Just five years after the first 4G smartphone hit the market, the wireless industry is already preparing for 5G.
Each of the four nationwide cell phone carriers, as well as smartphone chipmakers and the major network equipment companies are working on developing 5G network technology for their customers.
There are many significant hurdles that all the industry players have to clear before you'll see a little 5G symbol next to the signal bars on your smartphone screen. For example, it has yet to be determined what 5G even means, let alone what it will look like and when it will get here.
But as consumers use up rapidly growing amounts of 4G bandwidth watching streaming videos on their phones, 5G will soon become a necessity. As telecom engineers work furiously to develop 5G technology, we're getting a clearer picture of the who, what, where, when and why of 5G.
What is 5G?
The "G" in 3G, 4G and 5G stands for "generation." So 5G will be the fifth generation of wireless network technology.
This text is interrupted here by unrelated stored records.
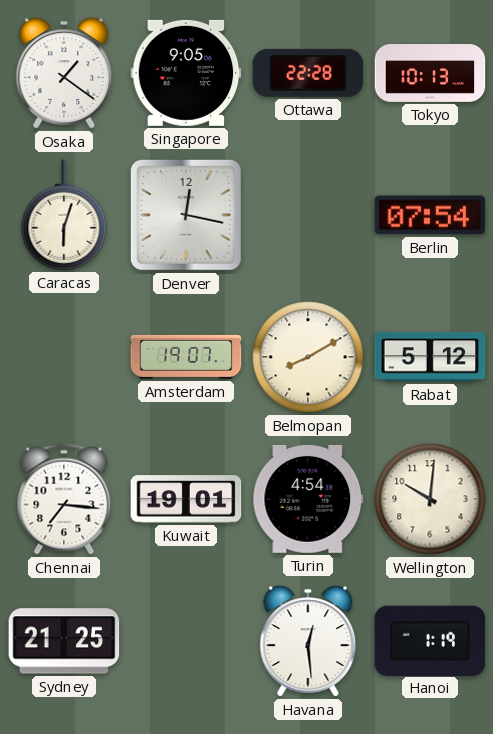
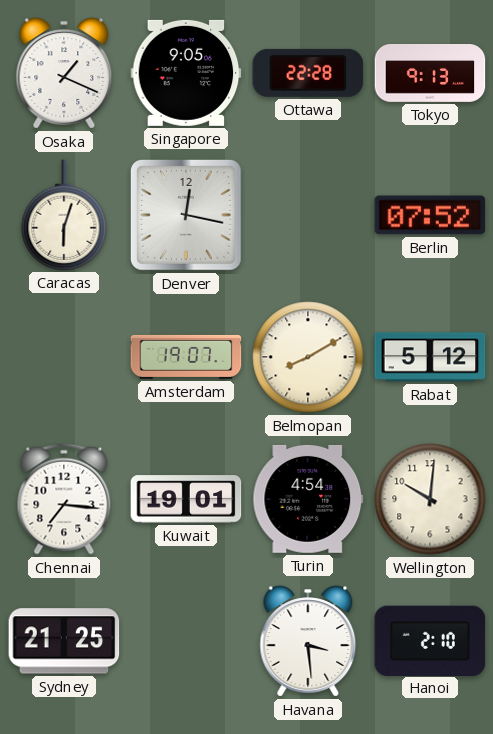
Osaka: 1:21 -> 1:19
Tokyo: 10:13 -> 9:13
Berlin: 07:54 -> 07:52
Havana: 12:29 -> 3:29
Hanoi: 1:19 -> 2:10
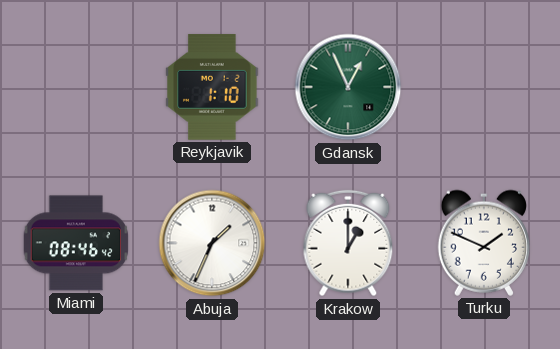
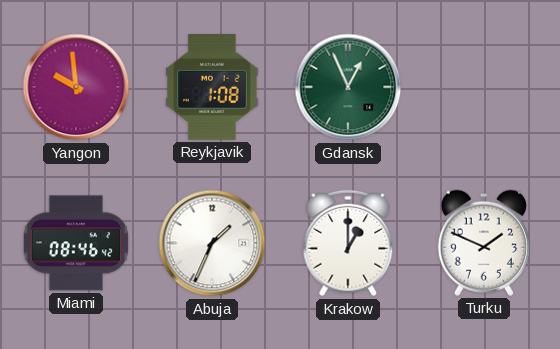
Yangon: none -> 9:59
Reykjavik: 1:10 -> 1:08
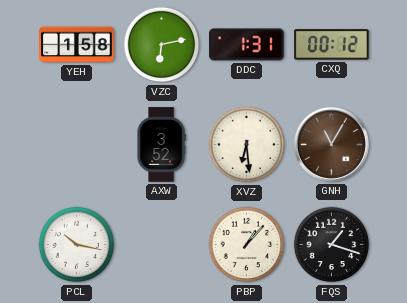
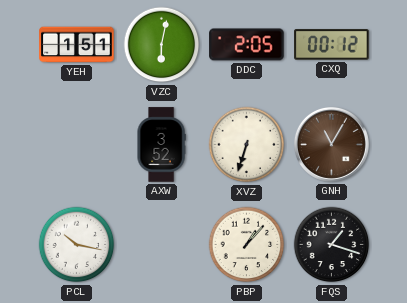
YEH: 1:58 -> 1:51
VZC: 6:13 -> 6:02
DDC: 1:31 -> 2:05
XVZ: 6:29 -> 6:33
The standards for 5G have not yet been set. According to Bill Smith, president of AT&T's (T, Tech30) network operations, 5G will likely be defined in 2018, and the standards for 5G will codified sometime in 2019 by the standards-setting International Telecommunication Union, a branch of the United Nations. The standards will determine which wireless technologies can be called "5G," as well as what its characteristics must include, such as how fast it will be.
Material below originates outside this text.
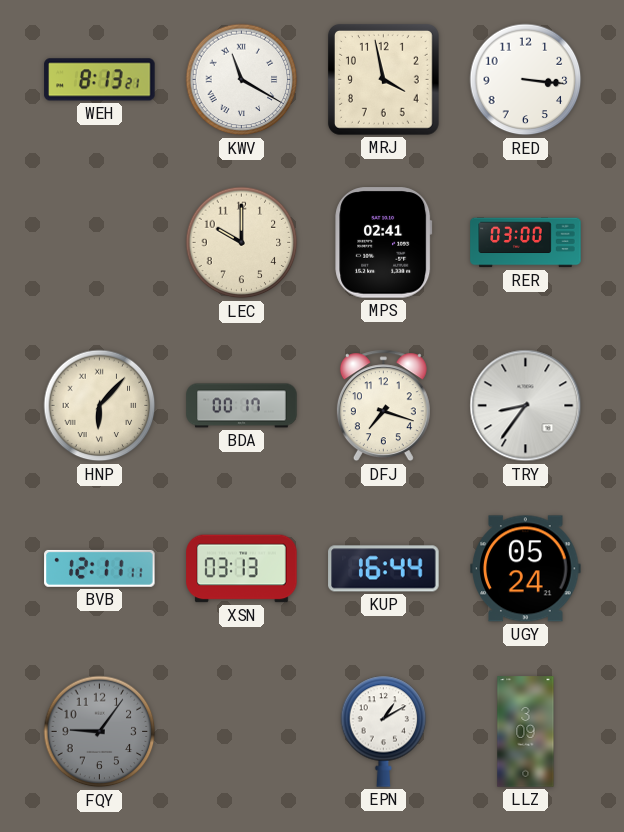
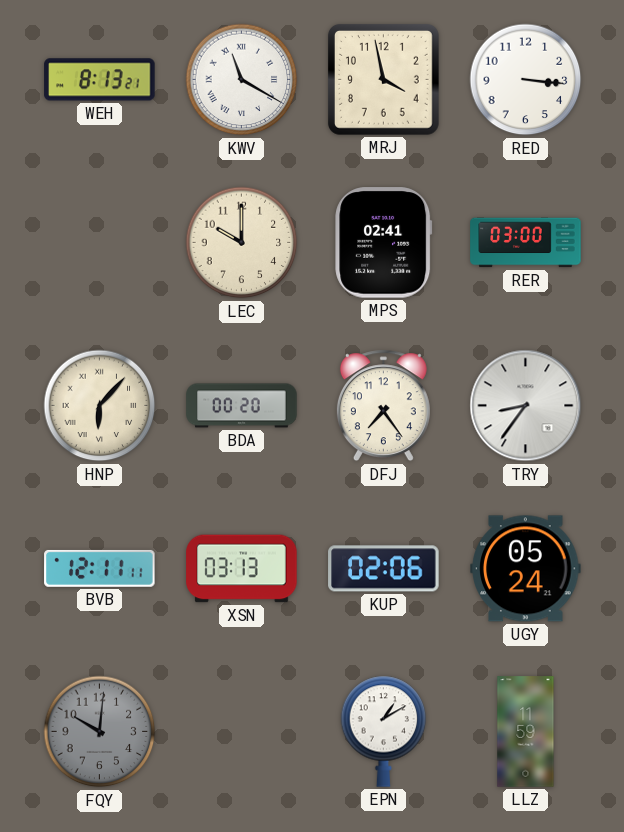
BDA: 00:17 -> 00:20
DFJ: 7:18 -> 7:24
KUP: 16:44 -> 02:06
FQY: 9:06 -> 10:01
LLZ: 3:09 -> 11:59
Still, it's possible to make a very educated guess about what 5G will look like based on the emerging 5G technologies that the wireless industry is experimenting with.
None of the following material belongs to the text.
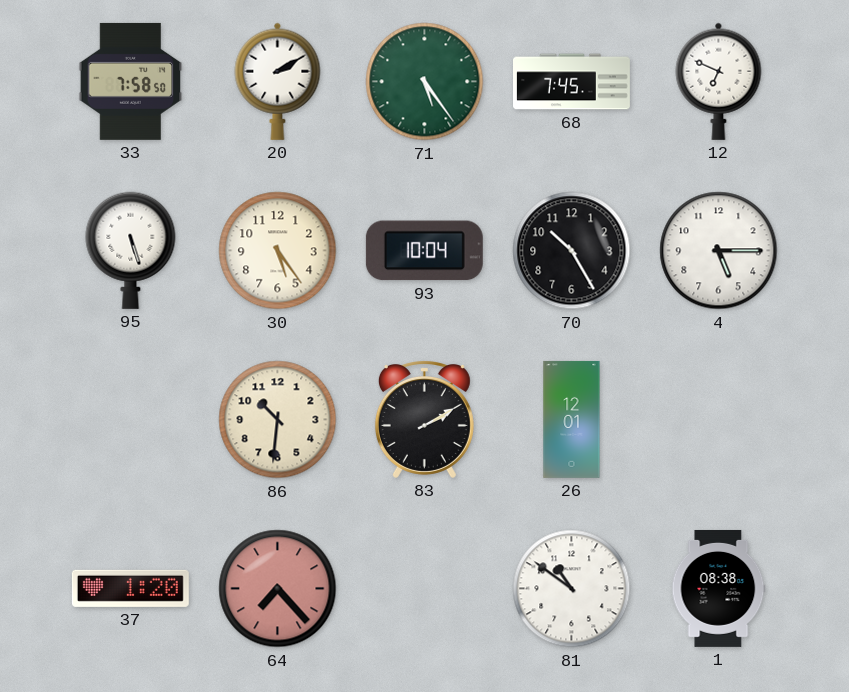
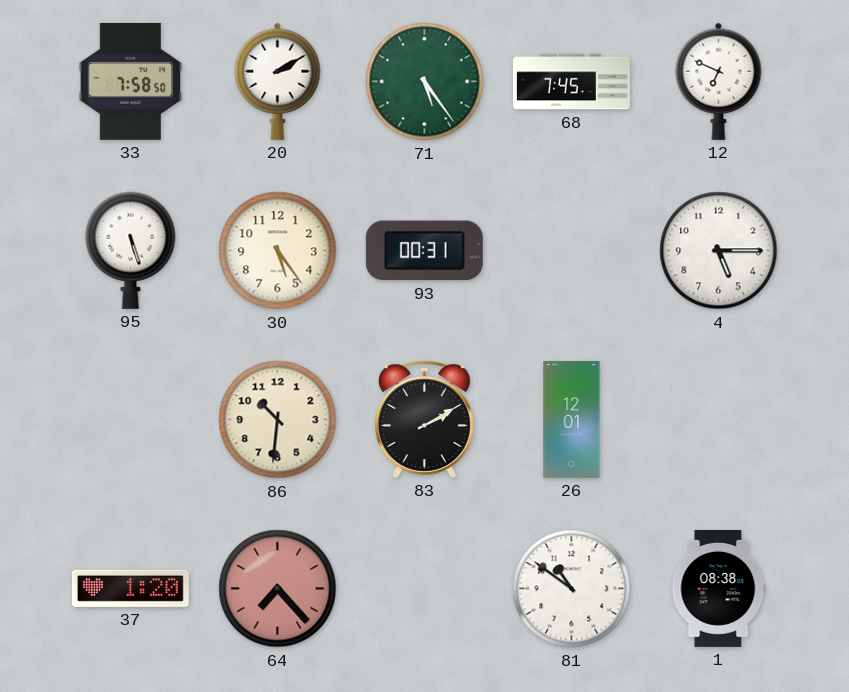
93: 10:04 -> 00:31
70: 10:25 -> none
Here's the elevator pitch: 5G will be faster, smarter and less power-hungry than 4G, enabling a slew of new wireless gadgets. 5G will let us have faster smartphones, more smart-home devices and longer-lasting wearable gizmos.
How fast will 5G be?
5G has the potential to offer speeds up to 40 times faster than 4G -- fast enough to stream "8K" video in 3-D or download a 3-D movie in about 6 seconds (on 4G, it would take 6 minutes).
Unfortunately for consumers, there's a difference between lab experiments and reality. Peak speeds are fun to dream about, but in the real world, actual speeds are much slower than promised.
Nokia (NOK), one of the biggest 5G players, believes that its 5G technology will allow for real-world speeds of about 100 Megabits per second when the network is most congested -- that's about four times faster than 4G's top speed.
Another characteristic of 5G is that it will have ultra-low latency, meaning that it could drastically reduce the amount of time it takes for the network to respond to your commands. That could give the appearance of much faster loading websites, apps, videos and messages.
How will it work?
A lot of the wireless companies' 5G experimentation is taking place in super-high frequencies -- as high as 73,000 MHz. Today's cell phone networks broadcast signal in a range of 700 MHz to 3,500 MHz.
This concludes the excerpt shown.